Still, the idea of a sequel is oh-so-tempting when you've had a hit, especially if it looks like your bite of the cherry is all there is likely to be. You suddenly understand the idea of the sophomore slump---you threw your best pitch and now you can either vary it or throw as near the same pitch again, knowing that that's what the public expects. And then the public yawns and says, "They're still doing that same dumb thing."


Chubby Checker essentially made a career of it---although he had many non-Twist hits, he followed the massive 1960 chart-topper "The Twist" with "Twistin' U.S.A.," "Let's Twist Again," "Slow Twisting," "Twistin' Round the World," "Twist It Up," and, with the Fat Boys in 1988, "The Twist (Yo, Twist!)." All charted. But no less a light than Irving Berlin wiped out with a reworking of "Cheek to Cheek" called (really!) "Back to Back." * What was Irv thinking?

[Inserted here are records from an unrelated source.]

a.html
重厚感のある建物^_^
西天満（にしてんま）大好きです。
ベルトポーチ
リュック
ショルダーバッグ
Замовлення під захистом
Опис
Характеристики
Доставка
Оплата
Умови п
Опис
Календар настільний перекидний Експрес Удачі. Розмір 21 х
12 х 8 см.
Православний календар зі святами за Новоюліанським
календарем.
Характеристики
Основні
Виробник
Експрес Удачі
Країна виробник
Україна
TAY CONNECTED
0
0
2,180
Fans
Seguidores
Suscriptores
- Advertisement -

As they say: No one knows nothing. Hey, if I knew what the public wanted, I'd have freaking five books on the best-seller lists now. 

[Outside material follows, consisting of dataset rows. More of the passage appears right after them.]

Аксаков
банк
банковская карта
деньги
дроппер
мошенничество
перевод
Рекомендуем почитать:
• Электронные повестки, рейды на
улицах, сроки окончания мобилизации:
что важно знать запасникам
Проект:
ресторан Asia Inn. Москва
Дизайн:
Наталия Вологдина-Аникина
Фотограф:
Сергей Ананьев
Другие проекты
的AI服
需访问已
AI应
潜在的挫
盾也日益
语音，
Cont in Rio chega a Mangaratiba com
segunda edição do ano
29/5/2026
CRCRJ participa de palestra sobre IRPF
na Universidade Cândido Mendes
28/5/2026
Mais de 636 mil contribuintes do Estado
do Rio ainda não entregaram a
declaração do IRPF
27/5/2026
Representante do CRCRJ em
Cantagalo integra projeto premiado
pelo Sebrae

Still, one can only wonder what sequels other musicians might have tried... [Cue woowooshwoo music, woozy screen, dream sequence]

Musician Song Sequel
Blue Oyster Cult Don't Fear the Reaper Fear the Reaper's Cousin Melvin
The McCoys Hang On Sloopy Look Out Below (Sloopy's Fallin')
David Bowie Suffragette City Suffragette Sprawl
Paul McCartney/Wings    Band on the Run Band Settles Down, Gets Work
Jethro Tull Thick as a Brick Slimn as a Hymn
Peter Gabriel Shock the Monkey Revenge of the Monkey
The Drifters Under the Boardwalk Over the Tattoo Parlor
Sir Mix-a-Lot Baby Got Back I Changed My Mind About the Butts
Bill Withers Ain't No Sunshine (When She's Gone) Now There's Sunshine (Since She's Back)**
Chuck Berry Sweet Little Sixteen Bitter Old Seventeen
The Lemonheads It's a Shame About Ray Sucks About Bob, Too
R.E.M. Losing My Religion Also Lost My Car Keys
Shirley Ellis The Name Game The Date of Birth-Social Security Number Game
The Bangles Walk Like an Egyptian Crawl Like an Etruscan
Murray Head One Night in Bangkok Equals Three Nights in Buffalo
Dire Straits Sultans of Swing Barons of Bebop
Don Henley The Boys of Summer The Puberty of Autumn
John Mellancamp Jack & Diane Jack, Diane, Jack Jr., Lynnette, Little Peewee,
Francis, and Ditty the Labradoodle
The Free Design Kites Are Fun Balloons Are Okay
Frank Sinatra My Way (Thud)
Led Zeppelin Stairway to Heaven Dumbwaiter to Purgatory
Benny Goodman Sing, Sing, Sing Shut up, Shut up, Shut up
The Foo Fighters Long Road to Ruin Wide U-turn to Resignation
The Shangri-Las Leader of the Pack Treasurer of the Pack
Pink Floyd Learning to Fly Get Me the Hell Down
Clint Holmes Playground in My Mind Parking Lot in My Medulla
Tony Orlando & Dawn Tie a Yellow Ribbon Round the Ole Oak Tree Tie a Pink Bandanna to the Willow Stump
ABBA Waterloo Gettysburg
Bobby Darrin Mack the Knife Bill the Spork
Leslie Gore It's My Party (And I'll Cry if I Want to) It's the Next Day (Still Cryin')

* Really: "That's that new attack / That the other dances lack / You can see what goes on in the hall /When you dance back to back"

** He knows, he knows, he knows, he knows, he knows, he knows, etc.